WORK ITEM:
Below are entries; output exactly the lines from the one with "taz lab Infobrief" to the one with "1 Sujetador", both included, and nothing else.

......

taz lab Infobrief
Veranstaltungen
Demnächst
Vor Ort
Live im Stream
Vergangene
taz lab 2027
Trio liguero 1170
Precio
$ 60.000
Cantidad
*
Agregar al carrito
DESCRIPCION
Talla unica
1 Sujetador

......

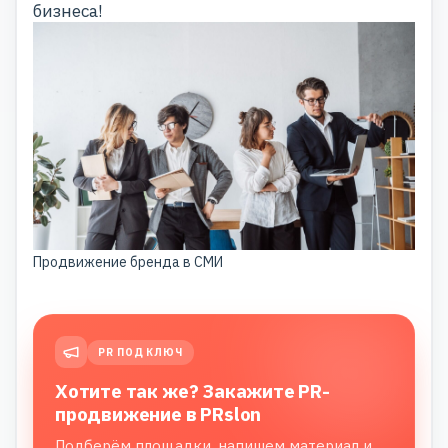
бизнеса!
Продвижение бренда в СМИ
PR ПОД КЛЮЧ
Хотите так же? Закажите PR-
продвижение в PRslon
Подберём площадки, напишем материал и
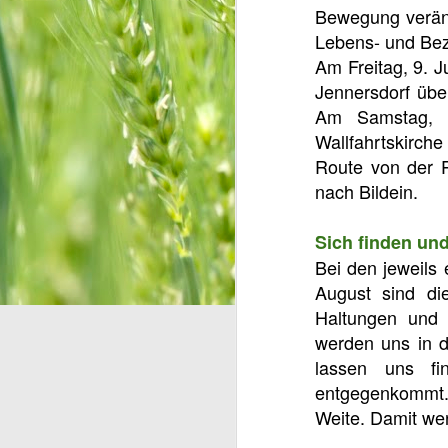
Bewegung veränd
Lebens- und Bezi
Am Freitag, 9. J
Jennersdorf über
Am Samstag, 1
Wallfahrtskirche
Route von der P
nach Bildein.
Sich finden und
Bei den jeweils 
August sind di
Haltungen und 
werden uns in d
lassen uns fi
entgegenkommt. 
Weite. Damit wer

......

WRITTEN RESPONSE:
taz lab Infobrief
Veranstaltungen
Demnächst
Vor Ort
Live im Stream
Vergangene
taz lab 2027
Trio liguero 1170
Precio
$ 60.000
Cantidad
*
Agregar al carrito
DESCRIPCION
Talla unica
1 Sujetador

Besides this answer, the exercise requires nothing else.